En un mot, la faiblesse de nos prières c’est qu’elles sont monopolisées par des choses passagères plus que par les enjeux éternels. Jésus a eu compassion des gens dans le besoin. Or, concernant la prière, il montre aussi autre chose : les foules nombreuses se rassemblaient pour l’entendre et pour être guéries de leurs maladies, mais lui se retirait dans les déserts et priait (Lc 5 v 15-16).

 

Les prières de Jésus étaient connectées aux affaires de son Père.
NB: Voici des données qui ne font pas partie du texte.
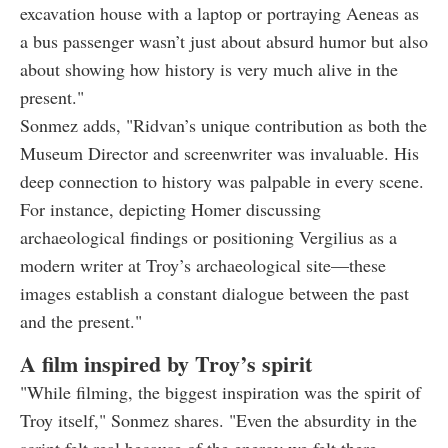
excavation house with a laptop or portraying Aeneas as
a bus passenger wasn’t just about absurd humor but also
about showing how history is very much alive in the
present."
Sonmez adds, "Ridvan’s unique contribution as both the
Museum Director and screenwriter was invaluable. His
deep connection to history was palpable in every scene.
For instance, depicting Homer discussing
archaeological findings or positioning Vergilius as a
modern writer at Troy’s archaeological site—these
images establish a constant dialogue between the past
and the present."
A film inspired by Troy’s spirit
"While filming, the biggest inspiration was the spirit of
Troy itself," Sonmez shares. "Even the absurdity in the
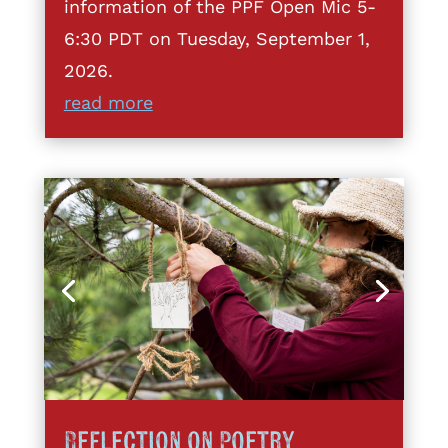
information of the PPF Open Mic 5-
6:30 PDT on Tuesday, September 1,
2026.
read more
Reflection on Poetry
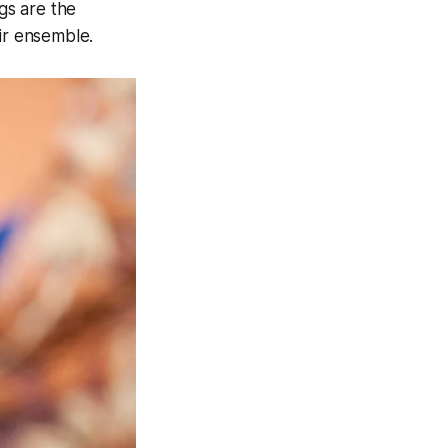
gs are the
ir ensemble.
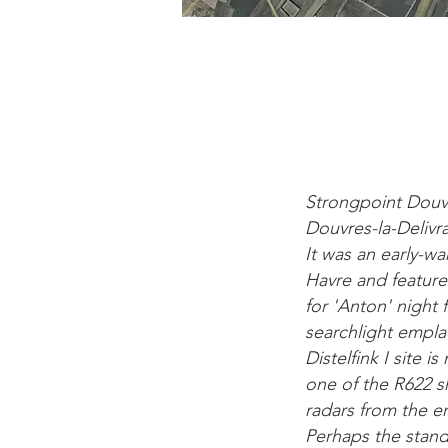
Strongpoint Douvre
Douvres-la-Deliv
It was an early-wa
Havre and feature
for 'Anton' night
searchlight emplac
Distelfink I site
one of the R622 s
radars from the e
Perhaps the stand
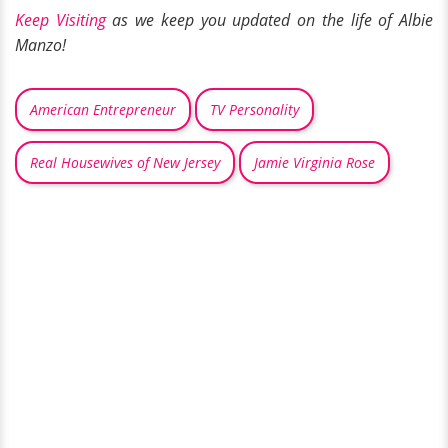
Keep Visiting
as we keep you updated on the life of Albie
Manzo!
American Entrepreneur
TV Personality
Real Housewives of New Jersey
Jamie Virginia Rose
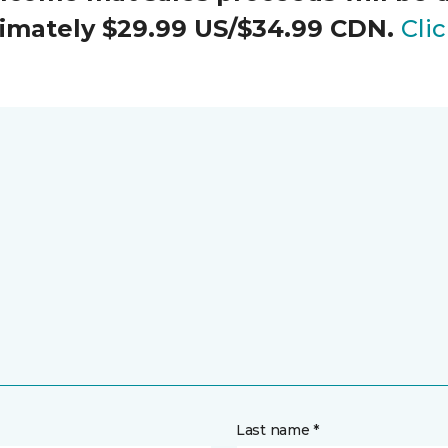
oximately $29.99 US/$34.99 CDN.
Cli
Last name *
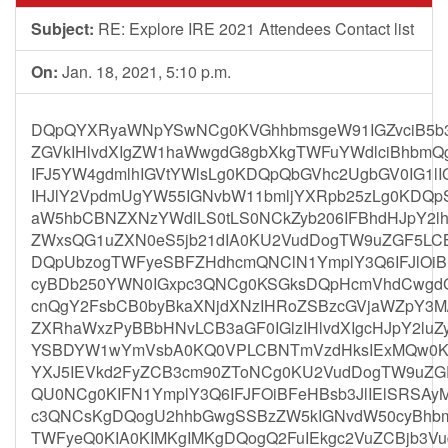
Subject:
RE: Explore IRE 2021 Attendees Contact list
On:
Jan. 18, 2021, 5:10 p.m.
DQpQYXRyaWNpYSwNCg0KVGhhbmsgeW91IGZvciB5b3V
ZGVkIHlvdXIgZW1haWwgdG8gbXkgTWFuYWdlciBhbmQ
IFJ5YW4gdmlhIGVtYWlsLg0KDQpQbGVhc2UgbGV0IG1l
IHJlY2VpdmUgYW55IGNvbW11bmljYXRpb25zLg0KDQ
aW5hbCBNZXNzYWdlLS0tLS0NCkZyb206IFBhdHJpY2lh
ZWxsQG1uZXN0eS5jb21dIA0KU2VudDogTW9uZGF5LCB
DQpUbzogTWFyeSBFZHdhcmQNClN1YmplY3Q6IFJlOiBF
cyBDb250YWN0IGxpc3QNCg0KSGksDQpHcmVhdCwgdG
cnQgY2FsbCB0byBkaXNjdXNzIHRoZSBzcGVjaWZpY3M/I
ZXRhaWxzPyBBbHNvLCB3aGF0IGlzIHlvdXIgcHJpY2lu
YSBDYW1wYmVsbA0KQ0VPLCBNTmVzdHksIExMQw0KD
YXJ5IEVkd2FyZCB3cm90ZToNCg0KU2VudDogTW9uZG
QU0NCg0KIFN1YmplY3Q6IFJFOiBFeHBsb3JlIElSRSAy
c3QNCsKgDQogU2hhbGwgSSBzZW5kIGNvdW50cyBhbm
TWFyeQ0KIA0KIMKgIMKgDQogQ2FuIEkgc2VuZCBjb3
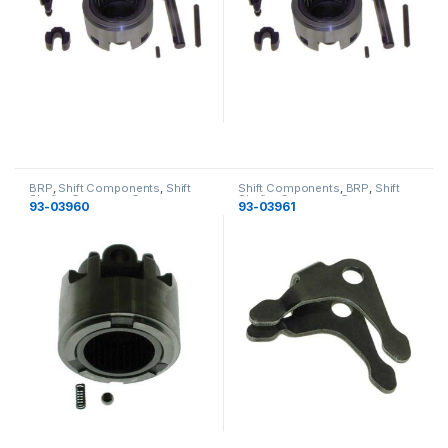
BRP
,
Shift Components
,
Shift
Shift Components
,
BRP
,
Shift
Shafts
,
Gearcase
,
Gearcase
Shafts
,
Gearcase
,
Gearcase
93-03960
93-03961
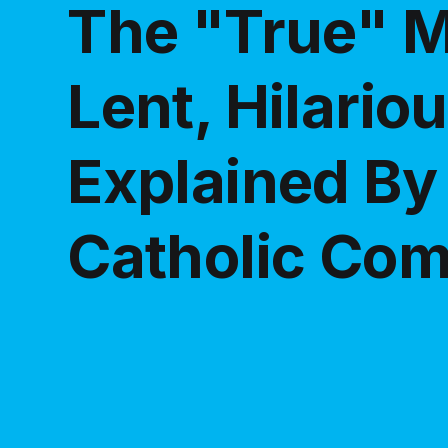
The "True" M
Lent, Hilario
Explained By
Catholic Co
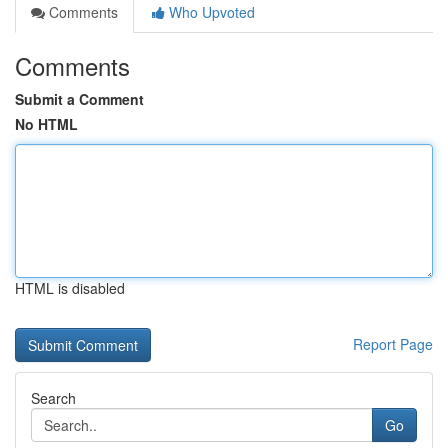
Comments
Who Upvoted
Comments
Submit a Comment
No HTML
HTML is disabled
Report Page
Search
Go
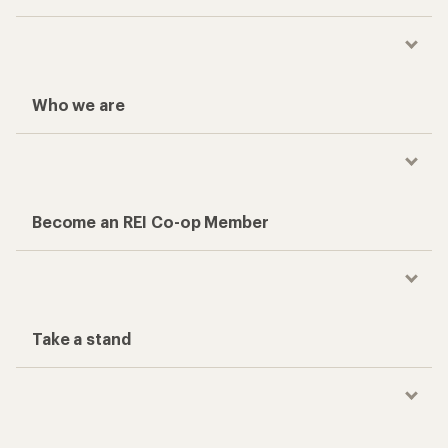
Who we are
Become an REI Co-op Member
Take a stand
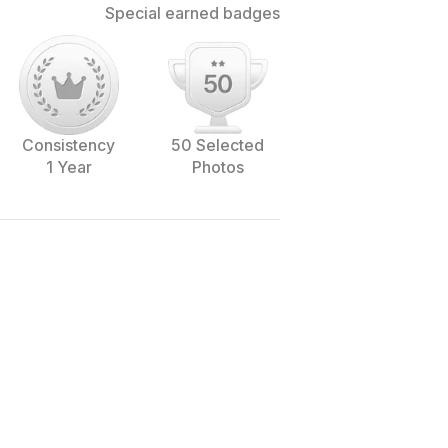
Special earned badges
Consistency
50 Selected
1 Year
Photos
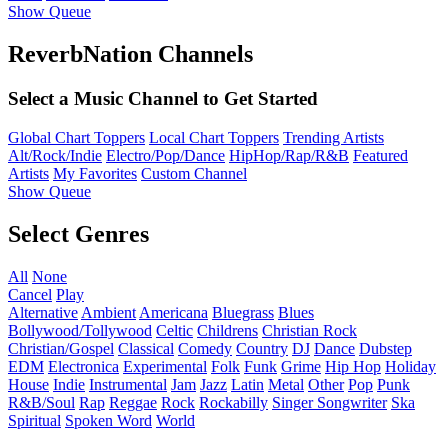
Show Queue
ReverbNation Channels
Select a Music Channel to Get Started
Global Chart Toppers
Local Chart Toppers
Trending Artists
Alt/Rock/Indie
Electro/Pop/Dance
HipHop/Rap/R&B
Featured
Artists
My Favorites
Custom Channel
Show Queue
Select Genres
All
None
Cancel
Play
Alternative
Ambient
Americana
Bluegrass
Blues
Bollywood/Tollywood
Celtic
Childrens
Christian Rock
Christian/Gospel
Classical
Comedy
Country
DJ
Dance
Dubstep
EDM
Electronica
Experimental
Folk
Funk
Grime
Hip Hop
Holiday
House
Indie
Instrumental
Jam
Jazz
Latin
Metal
Other
Pop
Punk
R&B/Soul
Rap
Reggae
Rock
Rockabilly
Singer Songwriter
Ska
Spiritual
Spoken Word
World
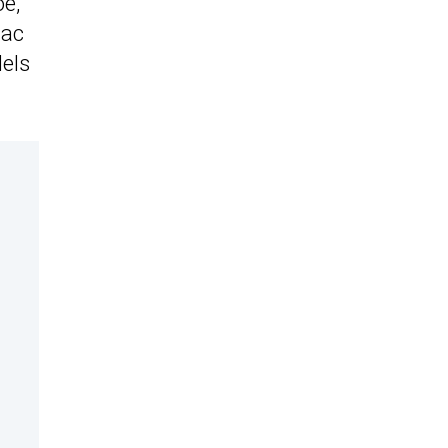
oe,
lac
els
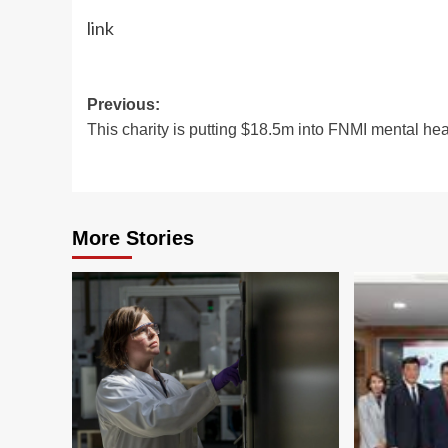
link
Post
Previous:
This charity is putting $18.5m into FNMI mental hea
navigation
More Stories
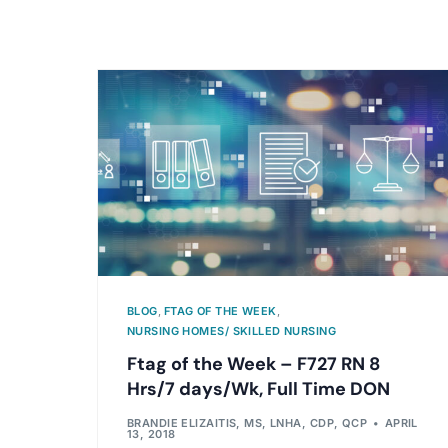
BLOG
,
FTAG OF THE WEEK
,
NURSING HOMES/ SKILLED NURSING
Ftag of the Week – F727 RN 8
Hrs/7 days/Wk, Full Time DON
BRANDIE ELIZAITIS, MS, LNHA, CDP, QCP
APRIL
13, 2018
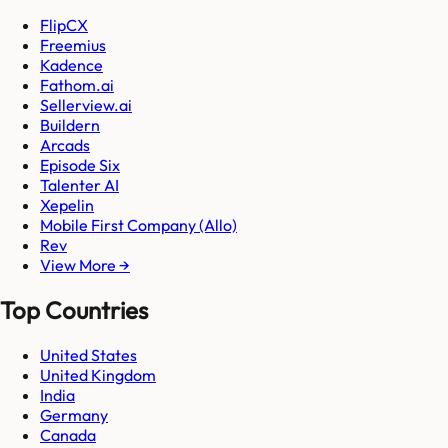
FlipCX
Freemius
Kadence
Fathom.ai
Sellerview.ai
Buildern
Arcads
Episode Six
Talenter AI
Xepelin
Mobile First Company (Allo)
Rev
View More →
Top Countries
United States
United Kingdom
India
Germany
Canada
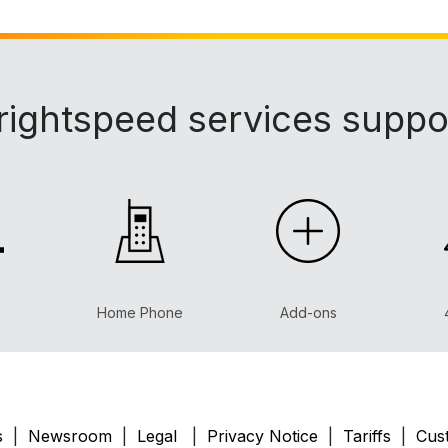
rightspeed services suppo
Home Phone
Add-ons
s
|
Newsroom
|
Legal
|
Privacy Notice
|
Tariffs
|
Cust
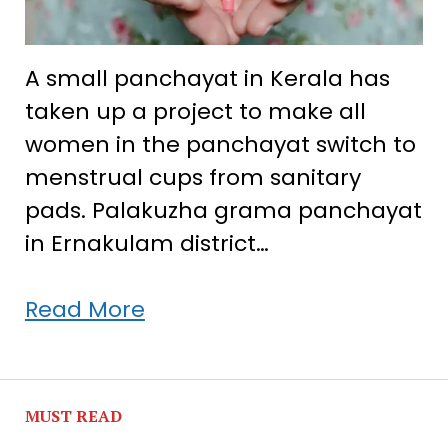
A small panchayat in Kerala has
taken up a project to make all
women in the panchayat switch to
menstrual cups from sanitary
pads. Palakuzha grama panchayat
in Ernakulam district…
Kerala
Read More
panchayat
helps
women
MUST READ
opt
Voici tous ses sujets de prières, rapportés dans les Évangiles.  Prières pour ses disciples : J’ai prié pour toi, afin que ta foi ne défaille pas (Lc 22 v 32).  Je prierai le Père et il vous donnera l’Esprit de vérité (Jn 14 v 16).  Père saint, garde-les en ton nom (Jn 17 v 11a).  Qu’ils soient un comme nous (v 11b), en nous (v 21).  Qu’ils aient en eux ma joie parfaite (v 13).  Sanctifie-les par la vérité (v 17).  Que là où je suis, ceux que tu m’as donnés soient aussi avec moi, afin qu’ils contemplent ma gloire (v 24).  Que l’amour dont tu m’as aimé soit en eux, et que moi je sois en eux (v 26).  Prières pour d’autres : Père, pardonne-leur, car ils ne savent pas ce qu’ils font (Lc 23 v 34).  Ce n’est pas pour (les miens) seulement que je prie, mais encore pour ceux qui croiront en moi par leur parole, afin que tous soient un (Jn 17 v 20-21a).  Afin que le monde croie que tu m’as envoyé (v 21b).

Toutes ces prières étaient des prières de fond, servant le dessein de Dieu !  Il y a des choses pour lesquelles le Seigneur Jésus n’a pas prié. Par exemple : qu’aucune peine ne touche mes disciples, ou bien : que l’entreprise de pêche de Simon soit prospère, ou encore : que l’occupation romaine prenne fin. L’absence de telles demandes éclaire ce qu’est la prière connectée aux enjeux éternels.

Pour une vie de prière exaucée, c’est la Bible qui donne l’axe. Rien ne doit le remplacer, aucune nouveauté dans la forme, aucun témoignage extraordinaire de besoins comblés.  Prier en vue du dessein de Dieu, c’est servir l’Évangile qu’il a caché aux sages et révélé aux enfants (Lc 10 v 21).